Friday, October 27, 2017 at 3:30pm
Random walks are a fundamental model in applied mathematics and are a common example of a Markov chain. A standard way to compute the stationary distribution for a random walk on a finite set of states is to compute the Perron vector of the associated transition probability matrix. There are algebraic analogues of the Perron vector in terms of z-eigenvectors of transition probability tensors whose entries come from higher-order Markov chains. These vectors look stochastic, but they are derived from an algebraic substitution in the stationary distribution equation of higher-order Markov chains and do not carry a probabilistic interpretation. In this talk, I will present the spacey random walk, a non-Markovian stochastic process whose stationary distribution is given by a dominant z eigenvector of the transition probability tensor. The process itself is a vertex-reinforced random walk, and its discrete dynamics are related to a continuous dynamical system. We analyze the convergence properties of these dynamics and discuss numerical methods for computing the stationary distribution. We also provide several applications of the spacey random walk model in population genetics, ranking, and clustering data, and we use the process to analyze taxi trajectory data in New York.

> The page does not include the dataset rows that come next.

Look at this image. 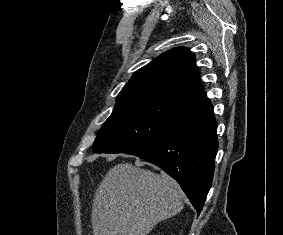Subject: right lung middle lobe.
<instances>
[{"mask_svg": "<svg viewBox=\"0 0 283 235\" xmlns=\"http://www.w3.org/2000/svg\"><path fill=\"white\" fill-rule=\"evenodd\" d=\"M169 100L118 102L94 142L95 153H125L158 137L187 110Z\"/></svg>", "mask_w": 283, "mask_h": 235, "instance_id": "dd1d6c3e", "label": "right lung middle lobe"}]
</instances>
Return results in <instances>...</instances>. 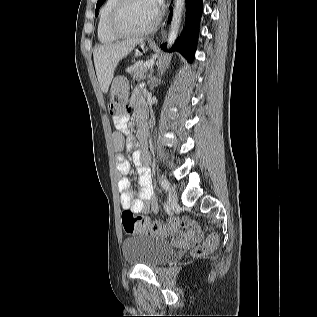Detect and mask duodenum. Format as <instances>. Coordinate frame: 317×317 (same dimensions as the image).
Returning a JSON list of instances; mask_svg holds the SVG:
<instances>
[{
  "mask_svg": "<svg viewBox=\"0 0 317 317\" xmlns=\"http://www.w3.org/2000/svg\"><path fill=\"white\" fill-rule=\"evenodd\" d=\"M139 132H140V135L142 136L143 135L142 131L140 130Z\"/></svg>",
  "mask_w": 317,
  "mask_h": 317,
  "instance_id": "duodenum-1",
  "label": "duodenum"
}]
</instances>
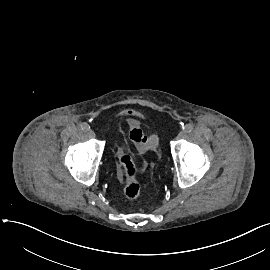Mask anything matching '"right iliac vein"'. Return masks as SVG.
Segmentation results:
<instances>
[{"label": "right iliac vein", "mask_w": 270, "mask_h": 270, "mask_svg": "<svg viewBox=\"0 0 270 270\" xmlns=\"http://www.w3.org/2000/svg\"><path fill=\"white\" fill-rule=\"evenodd\" d=\"M88 135H89V137H91V138H95V133H94L93 130H88Z\"/></svg>", "instance_id": "1"}]
</instances>
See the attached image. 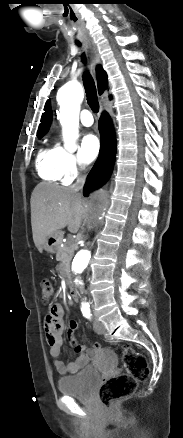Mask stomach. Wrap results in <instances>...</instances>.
<instances>
[{
  "label": "stomach",
  "instance_id": "stomach-1",
  "mask_svg": "<svg viewBox=\"0 0 183 438\" xmlns=\"http://www.w3.org/2000/svg\"><path fill=\"white\" fill-rule=\"evenodd\" d=\"M61 240H62V234L60 232H56L47 237L42 248L49 253H55L59 248Z\"/></svg>",
  "mask_w": 183,
  "mask_h": 438
}]
</instances>
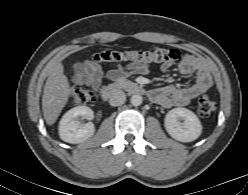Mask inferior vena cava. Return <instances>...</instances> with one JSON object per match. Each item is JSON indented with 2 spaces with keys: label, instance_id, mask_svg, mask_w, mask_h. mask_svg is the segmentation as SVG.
<instances>
[{
  "label": "inferior vena cava",
  "instance_id": "inferior-vena-cava-1",
  "mask_svg": "<svg viewBox=\"0 0 248 195\" xmlns=\"http://www.w3.org/2000/svg\"><path fill=\"white\" fill-rule=\"evenodd\" d=\"M126 100V95L122 90H116L110 97L109 103L111 106H120Z\"/></svg>",
  "mask_w": 248,
  "mask_h": 195
}]
</instances>
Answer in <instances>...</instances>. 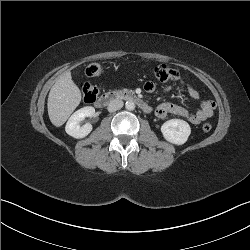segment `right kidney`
Here are the masks:
<instances>
[{
  "label": "right kidney",
  "mask_w": 250,
  "mask_h": 250,
  "mask_svg": "<svg viewBox=\"0 0 250 250\" xmlns=\"http://www.w3.org/2000/svg\"><path fill=\"white\" fill-rule=\"evenodd\" d=\"M94 114L95 109L91 106L83 107L74 112L67 121L65 127L66 133L77 139L86 137L92 131V125L90 123H86L85 125L80 126L79 123L85 117H92Z\"/></svg>",
  "instance_id": "1"
}]
</instances>
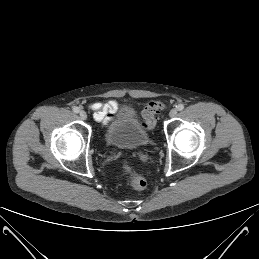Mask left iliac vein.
Wrapping results in <instances>:
<instances>
[{
	"label": "left iliac vein",
	"mask_w": 259,
	"mask_h": 259,
	"mask_svg": "<svg viewBox=\"0 0 259 259\" xmlns=\"http://www.w3.org/2000/svg\"><path fill=\"white\" fill-rule=\"evenodd\" d=\"M176 115H177V109H176V108L171 109L170 112H169V116H170L171 118H173V117H175Z\"/></svg>",
	"instance_id": "1"
}]
</instances>
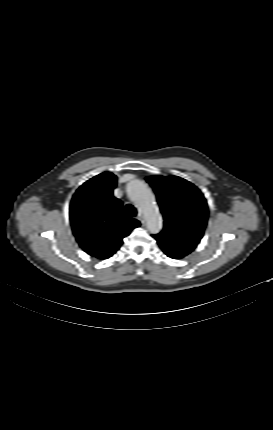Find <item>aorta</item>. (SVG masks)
<instances>
[{
	"label": "aorta",
	"instance_id": "1",
	"mask_svg": "<svg viewBox=\"0 0 273 430\" xmlns=\"http://www.w3.org/2000/svg\"><path fill=\"white\" fill-rule=\"evenodd\" d=\"M128 195L144 215L148 230L154 234L158 233L162 229L163 219L150 187L141 180H134L128 186Z\"/></svg>",
	"mask_w": 273,
	"mask_h": 430
}]
</instances>
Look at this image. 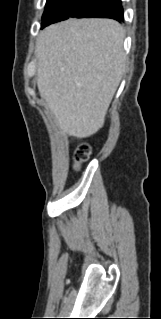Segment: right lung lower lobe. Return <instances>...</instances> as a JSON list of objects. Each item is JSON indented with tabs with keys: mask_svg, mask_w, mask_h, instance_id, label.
Returning a JSON list of instances; mask_svg holds the SVG:
<instances>
[{
	"mask_svg": "<svg viewBox=\"0 0 161 319\" xmlns=\"http://www.w3.org/2000/svg\"><path fill=\"white\" fill-rule=\"evenodd\" d=\"M112 18L119 22L124 21L121 0H99L96 6L82 15V18Z\"/></svg>",
	"mask_w": 161,
	"mask_h": 319,
	"instance_id": "98d812e1",
	"label": "right lung lower lobe"
}]
</instances>
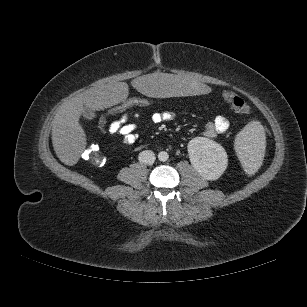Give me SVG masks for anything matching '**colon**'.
Returning <instances> with one entry per match:
<instances>
[{
    "mask_svg": "<svg viewBox=\"0 0 307 307\" xmlns=\"http://www.w3.org/2000/svg\"><path fill=\"white\" fill-rule=\"evenodd\" d=\"M223 99L228 102L231 108L239 114L250 113V107L243 98L234 92L226 91L223 93ZM160 99L151 98L144 95H133L121 101L116 106L110 108L107 113L100 119L99 128L102 132H109V125L116 120H119L135 108L149 107L156 105ZM84 158L91 164L102 166L105 164V157L102 154L98 145L89 143L83 151Z\"/></svg>",
    "mask_w": 307,
    "mask_h": 307,
    "instance_id": "1",
    "label": "colon"
}]
</instances>
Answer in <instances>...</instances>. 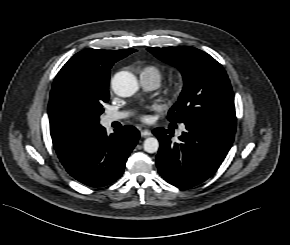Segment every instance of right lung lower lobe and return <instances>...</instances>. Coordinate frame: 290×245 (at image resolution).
I'll return each instance as SVG.
<instances>
[{
    "label": "right lung lower lobe",
    "instance_id": "obj_1",
    "mask_svg": "<svg viewBox=\"0 0 290 245\" xmlns=\"http://www.w3.org/2000/svg\"><path fill=\"white\" fill-rule=\"evenodd\" d=\"M139 136V131L130 125L109 136L100 126L58 157L76 180L91 187L106 186L122 175Z\"/></svg>",
    "mask_w": 290,
    "mask_h": 245
}]
</instances>
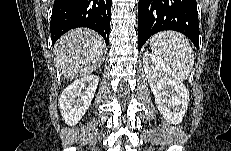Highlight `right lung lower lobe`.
I'll list each match as a JSON object with an SVG mask.
<instances>
[{"instance_id": "98d812e1", "label": "right lung lower lobe", "mask_w": 231, "mask_h": 151, "mask_svg": "<svg viewBox=\"0 0 231 151\" xmlns=\"http://www.w3.org/2000/svg\"><path fill=\"white\" fill-rule=\"evenodd\" d=\"M112 0H55L51 16L53 44L67 31L87 27L98 32L109 43Z\"/></svg>"}]
</instances>
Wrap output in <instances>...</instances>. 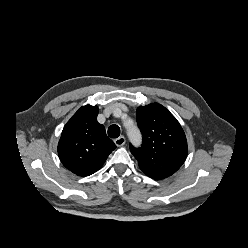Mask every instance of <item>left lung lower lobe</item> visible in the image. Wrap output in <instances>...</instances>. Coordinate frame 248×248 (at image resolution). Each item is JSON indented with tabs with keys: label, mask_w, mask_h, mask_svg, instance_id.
<instances>
[{
	"label": "left lung lower lobe",
	"mask_w": 248,
	"mask_h": 248,
	"mask_svg": "<svg viewBox=\"0 0 248 248\" xmlns=\"http://www.w3.org/2000/svg\"><path fill=\"white\" fill-rule=\"evenodd\" d=\"M147 176L153 178V179H164L165 177H161V176H158V175H154V174H149V173H145Z\"/></svg>",
	"instance_id": "left-lung-lower-lobe-1"
}]
</instances>
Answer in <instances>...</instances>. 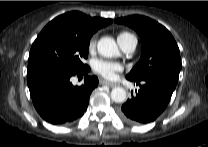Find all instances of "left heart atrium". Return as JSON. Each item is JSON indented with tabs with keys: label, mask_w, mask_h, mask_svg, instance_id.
<instances>
[{
	"label": "left heart atrium",
	"mask_w": 208,
	"mask_h": 147,
	"mask_svg": "<svg viewBox=\"0 0 208 147\" xmlns=\"http://www.w3.org/2000/svg\"><path fill=\"white\" fill-rule=\"evenodd\" d=\"M93 70L107 79L116 78L117 74L123 70V66L114 61L97 59L92 64Z\"/></svg>",
	"instance_id": "obj_1"
}]
</instances>
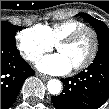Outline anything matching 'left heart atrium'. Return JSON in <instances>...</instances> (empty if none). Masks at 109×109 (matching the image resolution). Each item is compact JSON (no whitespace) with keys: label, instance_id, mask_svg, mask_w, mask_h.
I'll return each instance as SVG.
<instances>
[{"label":"left heart atrium","instance_id":"39dd6f15","mask_svg":"<svg viewBox=\"0 0 109 109\" xmlns=\"http://www.w3.org/2000/svg\"><path fill=\"white\" fill-rule=\"evenodd\" d=\"M36 66L40 71L51 75H62L72 69L69 61L61 53L43 57Z\"/></svg>","mask_w":109,"mask_h":109}]
</instances>
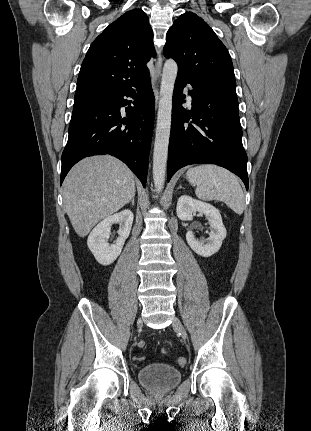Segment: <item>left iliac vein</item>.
Returning <instances> with one entry per match:
<instances>
[{
    "instance_id": "obj_1",
    "label": "left iliac vein",
    "mask_w": 311,
    "mask_h": 431,
    "mask_svg": "<svg viewBox=\"0 0 311 431\" xmlns=\"http://www.w3.org/2000/svg\"><path fill=\"white\" fill-rule=\"evenodd\" d=\"M172 326L180 333L183 339L187 338L186 330L178 318L173 319Z\"/></svg>"
}]
</instances>
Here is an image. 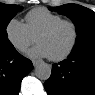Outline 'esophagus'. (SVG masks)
I'll return each instance as SVG.
<instances>
[{
  "label": "esophagus",
  "instance_id": "obj_1",
  "mask_svg": "<svg viewBox=\"0 0 95 95\" xmlns=\"http://www.w3.org/2000/svg\"><path fill=\"white\" fill-rule=\"evenodd\" d=\"M32 63H33L34 66H37V64L39 63V61L38 60H32Z\"/></svg>",
  "mask_w": 95,
  "mask_h": 95
}]
</instances>
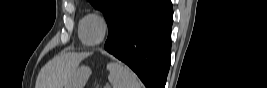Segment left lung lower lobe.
<instances>
[{
  "mask_svg": "<svg viewBox=\"0 0 267 88\" xmlns=\"http://www.w3.org/2000/svg\"><path fill=\"white\" fill-rule=\"evenodd\" d=\"M172 22L170 0H134L109 29L105 50L126 63L147 88H164Z\"/></svg>",
  "mask_w": 267,
  "mask_h": 88,
  "instance_id": "obj_1",
  "label": "left lung lower lobe"
}]
</instances>
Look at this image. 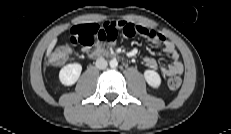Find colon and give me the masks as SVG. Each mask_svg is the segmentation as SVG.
<instances>
[{
	"instance_id": "colon-1",
	"label": "colon",
	"mask_w": 231,
	"mask_h": 134,
	"mask_svg": "<svg viewBox=\"0 0 231 134\" xmlns=\"http://www.w3.org/2000/svg\"><path fill=\"white\" fill-rule=\"evenodd\" d=\"M70 50L68 47H61L55 50L50 58L49 63L53 66H60L62 65L69 57ZM181 78L178 76H172L168 79L167 85L170 89L176 90L181 85Z\"/></svg>"
}]
</instances>
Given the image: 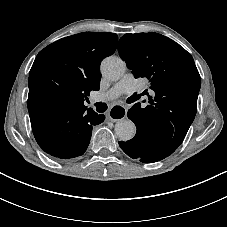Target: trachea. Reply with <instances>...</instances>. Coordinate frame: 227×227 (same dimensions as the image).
<instances>
[{"mask_svg": "<svg viewBox=\"0 0 227 227\" xmlns=\"http://www.w3.org/2000/svg\"><path fill=\"white\" fill-rule=\"evenodd\" d=\"M138 98H139V96L136 93H134L131 97H129L127 99V102L128 103H133ZM95 106H96V111L99 112V113H103V112H105L107 110V105L105 103L99 102V103H96Z\"/></svg>", "mask_w": 227, "mask_h": 227, "instance_id": "obj_1", "label": "trachea"}]
</instances>
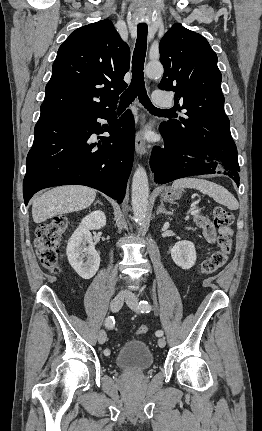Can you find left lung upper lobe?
<instances>
[{
    "label": "left lung upper lobe",
    "mask_w": 262,
    "mask_h": 431,
    "mask_svg": "<svg viewBox=\"0 0 262 431\" xmlns=\"http://www.w3.org/2000/svg\"><path fill=\"white\" fill-rule=\"evenodd\" d=\"M164 75L159 88L175 92V106L185 117L160 126L171 141L220 150L232 139L224 112L217 55L198 33L174 24L159 45Z\"/></svg>",
    "instance_id": "obj_1"
}]
</instances>
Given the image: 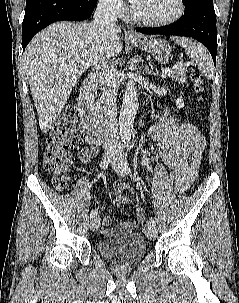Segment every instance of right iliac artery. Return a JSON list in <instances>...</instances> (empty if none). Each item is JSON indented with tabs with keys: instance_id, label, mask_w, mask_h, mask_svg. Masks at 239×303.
Wrapping results in <instances>:
<instances>
[{
	"instance_id": "obj_1",
	"label": "right iliac artery",
	"mask_w": 239,
	"mask_h": 303,
	"mask_svg": "<svg viewBox=\"0 0 239 303\" xmlns=\"http://www.w3.org/2000/svg\"><path fill=\"white\" fill-rule=\"evenodd\" d=\"M108 160L106 159H103L101 162H100V167L102 169H106L108 167ZM97 215V211L96 210H92L91 213H90V218H94L95 216Z\"/></svg>"
}]
</instances>
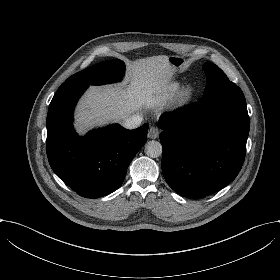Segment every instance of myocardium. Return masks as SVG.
I'll list each match as a JSON object with an SVG mask.
<instances>
[{"label":"myocardium","instance_id":"1","mask_svg":"<svg viewBox=\"0 0 280 280\" xmlns=\"http://www.w3.org/2000/svg\"><path fill=\"white\" fill-rule=\"evenodd\" d=\"M198 92L199 88L195 82L189 81L185 83L176 100V106L182 107L191 103L197 97Z\"/></svg>","mask_w":280,"mask_h":280}]
</instances>
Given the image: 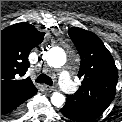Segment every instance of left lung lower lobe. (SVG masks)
I'll list each match as a JSON object with an SVG mask.
<instances>
[{"label": "left lung lower lobe", "instance_id": "1", "mask_svg": "<svg viewBox=\"0 0 122 122\" xmlns=\"http://www.w3.org/2000/svg\"><path fill=\"white\" fill-rule=\"evenodd\" d=\"M60 111L66 118L76 122H90L102 113L87 104L77 102L69 95H67L66 103Z\"/></svg>", "mask_w": 122, "mask_h": 122}]
</instances>
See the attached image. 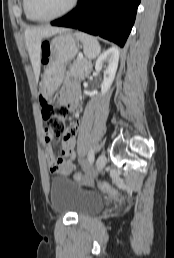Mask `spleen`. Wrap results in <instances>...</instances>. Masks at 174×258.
I'll list each match as a JSON object with an SVG mask.
<instances>
[{"instance_id":"1","label":"spleen","mask_w":174,"mask_h":258,"mask_svg":"<svg viewBox=\"0 0 174 258\" xmlns=\"http://www.w3.org/2000/svg\"><path fill=\"white\" fill-rule=\"evenodd\" d=\"M74 35L83 43V51L88 59L92 60L98 57L101 52V46L95 37L83 32H75Z\"/></svg>"}]
</instances>
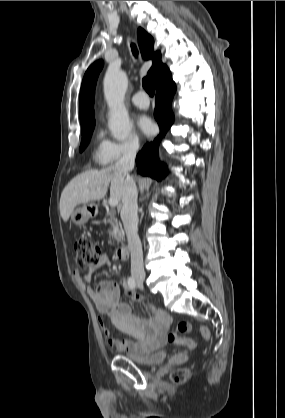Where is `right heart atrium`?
<instances>
[{
    "label": "right heart atrium",
    "instance_id": "d8ad5b80",
    "mask_svg": "<svg viewBox=\"0 0 285 418\" xmlns=\"http://www.w3.org/2000/svg\"><path fill=\"white\" fill-rule=\"evenodd\" d=\"M140 147V139L134 133L125 140L109 142L105 150L104 164L116 165L121 161L133 158L139 152Z\"/></svg>",
    "mask_w": 285,
    "mask_h": 418
}]
</instances>
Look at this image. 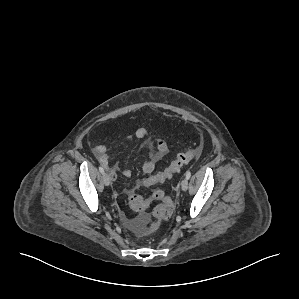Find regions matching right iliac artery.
<instances>
[{"label": "right iliac artery", "instance_id": "82829eb1", "mask_svg": "<svg viewBox=\"0 0 299 299\" xmlns=\"http://www.w3.org/2000/svg\"><path fill=\"white\" fill-rule=\"evenodd\" d=\"M99 171L103 174L104 173V169L100 166L99 167Z\"/></svg>", "mask_w": 299, "mask_h": 299}]
</instances>
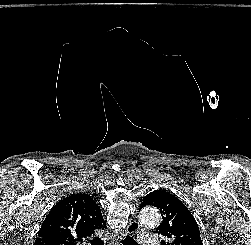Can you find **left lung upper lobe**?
I'll list each match as a JSON object with an SVG mask.
<instances>
[{
    "mask_svg": "<svg viewBox=\"0 0 251 245\" xmlns=\"http://www.w3.org/2000/svg\"><path fill=\"white\" fill-rule=\"evenodd\" d=\"M147 205L160 209L163 221L154 233L163 238L161 245H202L193 215L177 197L167 191L156 190L143 198L140 209Z\"/></svg>",
    "mask_w": 251,
    "mask_h": 245,
    "instance_id": "5c2ea615",
    "label": "left lung upper lobe"
}]
</instances>
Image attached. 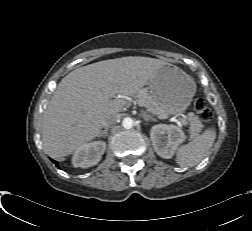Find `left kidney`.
Masks as SVG:
<instances>
[{
	"label": "left kidney",
	"instance_id": "1",
	"mask_svg": "<svg viewBox=\"0 0 252 231\" xmlns=\"http://www.w3.org/2000/svg\"><path fill=\"white\" fill-rule=\"evenodd\" d=\"M150 138L156 153L162 158L170 159L186 136L183 130L175 125L158 124L151 128Z\"/></svg>",
	"mask_w": 252,
	"mask_h": 231
}]
</instances>
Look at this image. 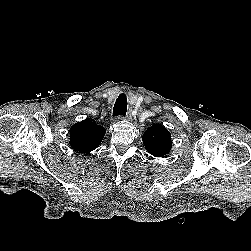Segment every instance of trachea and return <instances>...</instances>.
Wrapping results in <instances>:
<instances>
[{"instance_id": "obj_1", "label": "trachea", "mask_w": 251, "mask_h": 251, "mask_svg": "<svg viewBox=\"0 0 251 251\" xmlns=\"http://www.w3.org/2000/svg\"><path fill=\"white\" fill-rule=\"evenodd\" d=\"M127 111V97L124 93H121L118 98L116 99V102L113 107V117L114 116H124Z\"/></svg>"}]
</instances>
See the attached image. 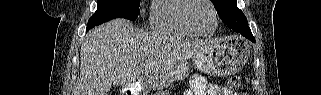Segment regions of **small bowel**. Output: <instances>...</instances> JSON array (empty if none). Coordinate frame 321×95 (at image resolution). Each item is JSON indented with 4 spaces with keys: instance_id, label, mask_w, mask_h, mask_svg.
<instances>
[{
    "instance_id": "small-bowel-1",
    "label": "small bowel",
    "mask_w": 321,
    "mask_h": 95,
    "mask_svg": "<svg viewBox=\"0 0 321 95\" xmlns=\"http://www.w3.org/2000/svg\"><path fill=\"white\" fill-rule=\"evenodd\" d=\"M226 89L217 84H204L200 92L189 93V95H228Z\"/></svg>"
}]
</instances>
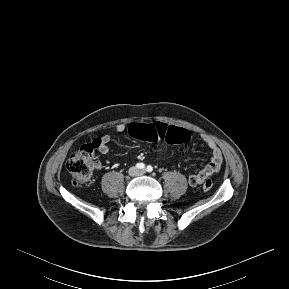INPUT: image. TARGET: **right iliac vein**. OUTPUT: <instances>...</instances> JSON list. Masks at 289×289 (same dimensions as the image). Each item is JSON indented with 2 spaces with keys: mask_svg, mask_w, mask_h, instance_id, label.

Austin Benson is currently a postdoctoral associate in the department of Computer Science at Cornell. He will join the faculty of Computer Science at Cornell in July 2018. Before coming to Cornell, he received his PhD in 2017 from the Institute for Computational and Mathematical Engineering at Stanford University. Before that, he received undergraduate degrees in computer science and applied mathematics from UC-Berkeley. Outside of the university, he has also spent time as an intern at Google Research, Sandia National Laboratories, and HP Labs.